Dólar fecha em alta, perto dos R$ 5,15, em meio à crise no STF e novas pesquisas mostrarem disputa acirrada entre Lula e Flávio
O dólar à vista encerrou a sessão com alta de 0,49%, a R$5,1490. No ano, a divisa passou a acumular baixa de 6,19%
O dólar fechou em alta de 0,49%, cotado a R$ 5,1490, impulsionado por tensões externas e incertezas políticas locais. No exterior, o conflito entre EUA e Irã aumentou a aversão ao risco. No Brasil, o avanço da moeda refletiu a crise institucional no STF e o cenário eleitoral acirrado entre Lula e Flávio Bolsonaro, com pesquisas em empate técnico gerando cautela no mercado financeiro diante de desconfianças fiscais sobre uma eventual reeleição do atual presidente.
O dólar fechou a segunda-feira em alta ante o real, influenciado tanto pelo avanço da moeda norte-americana no exterior quanto pelo cenário político conturbado no Brasil, em meio à crise no Supremo Tribunal Federal (STF) e a novas pesquisas eleitorais.
O dólar à vista encerrou a sessão com alta de 0,49%, a R$5,1490. No ano, a divisa passou a acumular baixa de 6,19%.
Às 17h02, o dólar futuro para outubro -- atualmente o mais negociado no mercado brasileiro -- subia 0,38% na B3, aos R$5,1680.
A segunda-feira começou com o dólar em alta ante boa parte das demais divisas no exterior, novamente impulsionado pelo conflito entre Estados Unidos e Irã, que alimentava a busca por ativos mais seguros.

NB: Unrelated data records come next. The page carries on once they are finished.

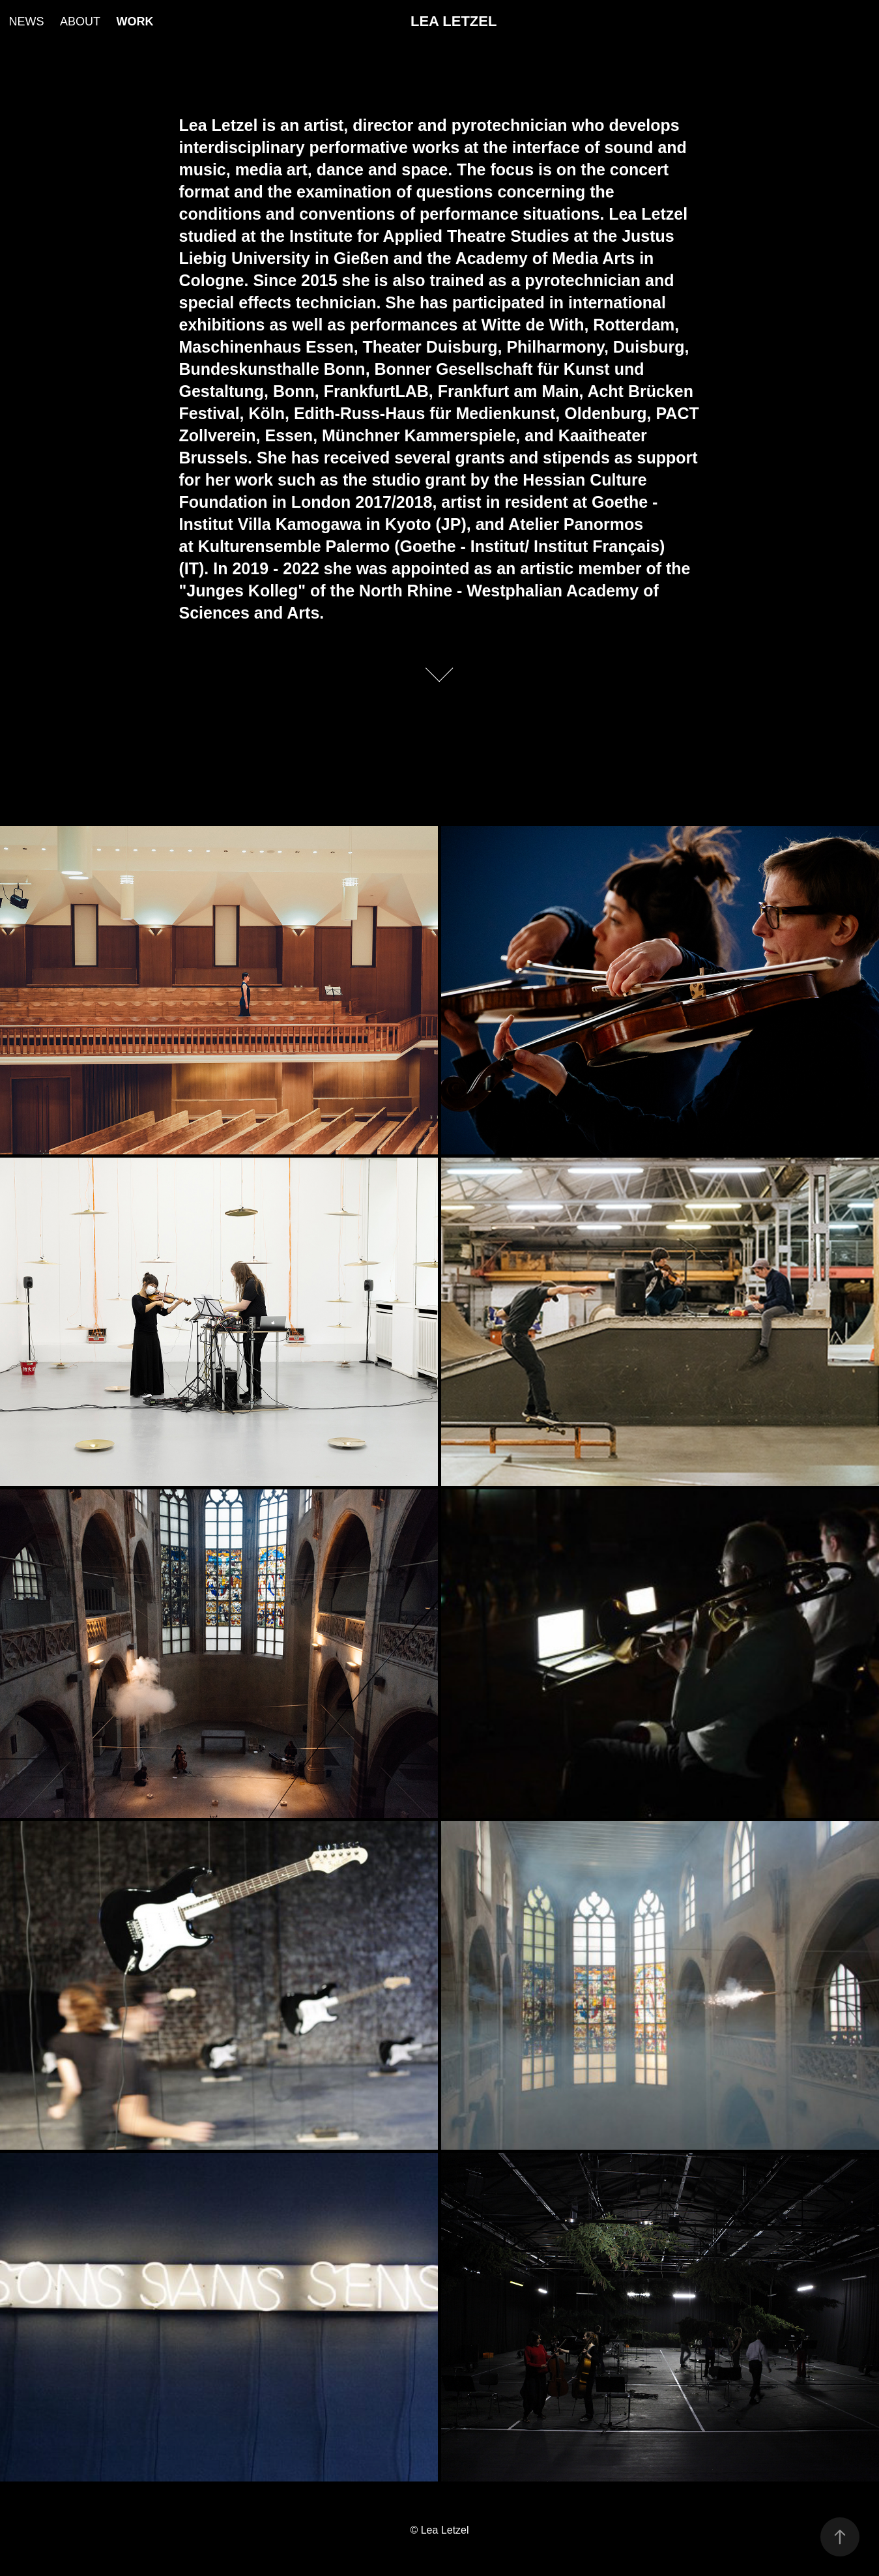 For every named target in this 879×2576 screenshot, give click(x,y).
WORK (134, 21)
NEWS (26, 21)
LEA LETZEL (454, 21)
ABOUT (80, 21) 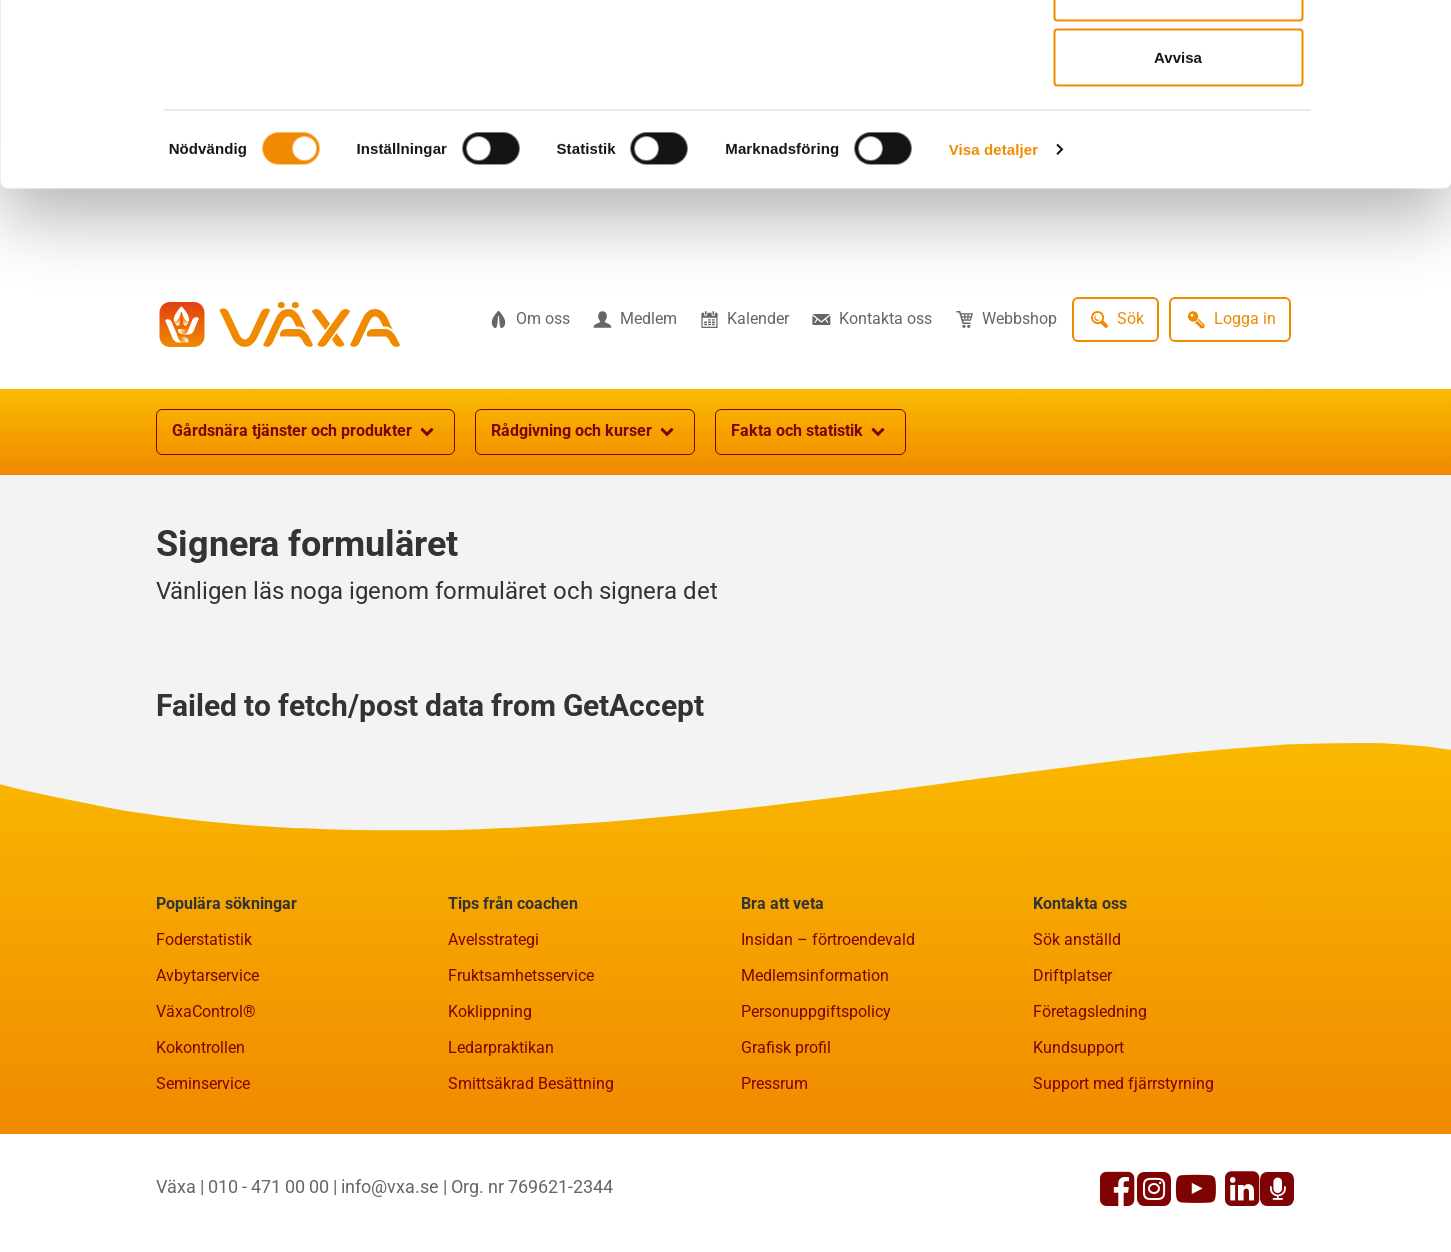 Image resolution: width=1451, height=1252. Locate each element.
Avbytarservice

Preocupações em torno de possíveis riscos da IA também traziam cautela para os negócios.
No Brasil, a busca pelo dólar era reforçada pelo cenário político, após as pesquisas eleitorais mais recentes mostrarem uma disputa acirrada entre o presidente Luiz Inácio Lula da Silva (PT) e o senador Flávio Bolsonaro (PL-RJ) pelo Planalto.
Na sexta-feira, pesquisa do Datafolha mostrou Lula com 46% e Flávio com 44% em uma simulação de segundo turno. O resultado representa empate técnico, já que a margem de erro é de 2 pontos percentuais.

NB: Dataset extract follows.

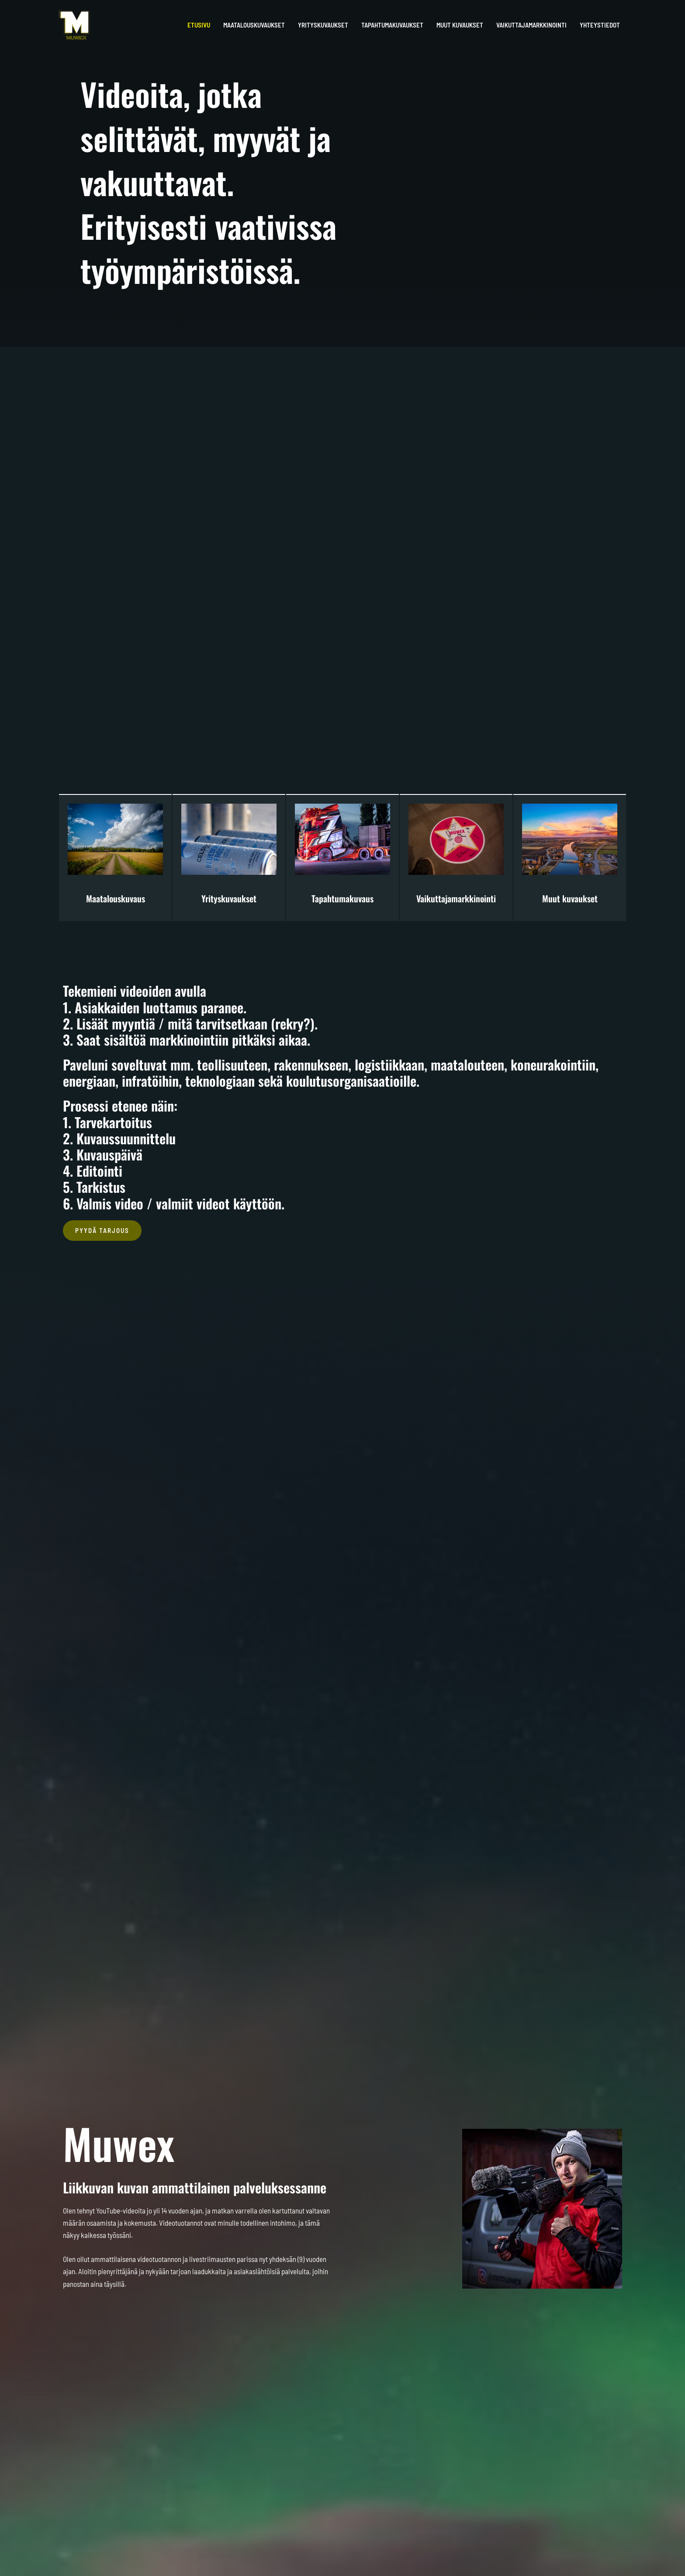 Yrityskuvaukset (228, 898)
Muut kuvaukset (570, 898)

Na manhã desta segunda-feira, a pesquisa BTG/Nexus mostrou Lula com 47% das intenções de voto, contra 46% de Flávio, também em empate técnico em função da margem de 2 pontos percentuais. Neste caso, porém, Lula voltou a ter a vantagem numérica, que no levantamento anterior era de Flávio.
Já a nova pesquisa Quaest mostrou Flávio com 42% e Lula com 40%, com margem de erro de 2 pontos percentuais.
Lula ainda é visto com desconfiança por boa parte do mercado, que enxerga sua reeleição como um empecilho para o controle das contas públicas e, consequentemente, da inflação. Assim, notícias não tão favoráveis a Flávio -- como a da pesquisa BTG/Nexus -- têm favorecido a elevação do dólar ante o real.
"O dólar foi para acima de R$5,18 na máxima de mais cedo, espelhando a cautela externa com o petróleo subindo mais de 3%", comentou durante a tarde o diretor da assessoria FB Capital, Fernando Bergallo, acrescentando que a disputa política também deu suporte às cotações.
"O mercado segue apostando contra o Lula. Então o front externo foi empurrando (o dólar), mas o doméstico também."
Às 10h54, o dólar à vista marcou a cotação máxima intradia de R$5,1830 (+1,13%).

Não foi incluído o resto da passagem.